Data records:
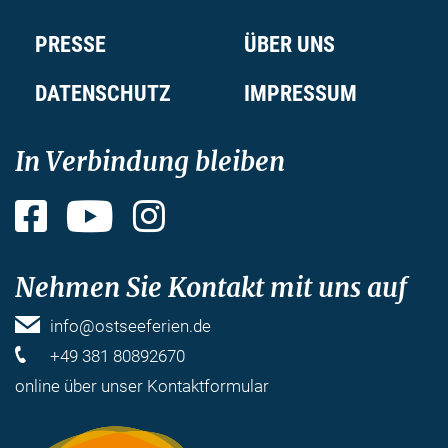
PRESSE
ÜBER UNS
DATENSCHUTZ
IMPRESSUM
In Verbindung bleiben
Facebook
YouTube
Instagram
Nehmen Sie Kontakt mit uns auf
info@ostseeferien.de
+49 381 80892670
online über unser
Kontaktformular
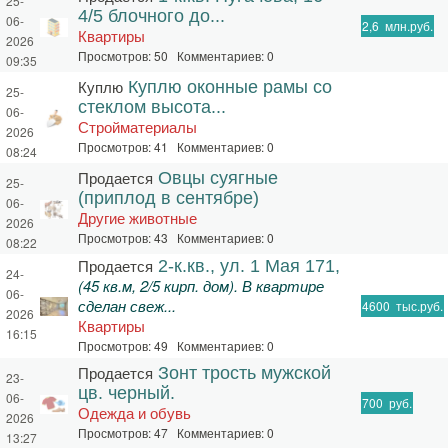
25-
4/5 блочного до...
06-
2,6
млн.руб.
Квартиры
2026
Просмотров: 50 Комментариев: 0
09:35
Куплю
Куплю оконные рамы со
25-
стеклом высота...
06-
Стройматериалы
2026
Просмотров: 41 Комментариев: 0
08:24
Продается
Овцы суягные
25-
(приплод в сентябре)
06-
Другие животные
2026
Просмотров: 43 Комментариев: 0
08:22
Продается
2-к.кв., ул. 1 Мая 171,
24-
(45 кв.м, 2/5 кирп. дом). В квартире
06-
сделан свеж...
4600
тыс.руб.
2026
Квартиры
16:15
Просмотров: 49 Комментариев: 0
Продается
Зонт трость мужской
23-
цв. черный.
06-
700
руб.
Одежда и обувь
2026
Просмотров: 47 Комментариев: 0
13:27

Instructions for the task: In the entries above, find each line with "Комментариев" and copy it.

Result of this exercise:
Просмотров: 50 Комментариев: 0
Просмотров: 41 Комментариев: 0
Просмотров: 43 Комментариев: 0
Просмотров: 49 Комментариев: 0
Просмотров: 47 Комментариев: 0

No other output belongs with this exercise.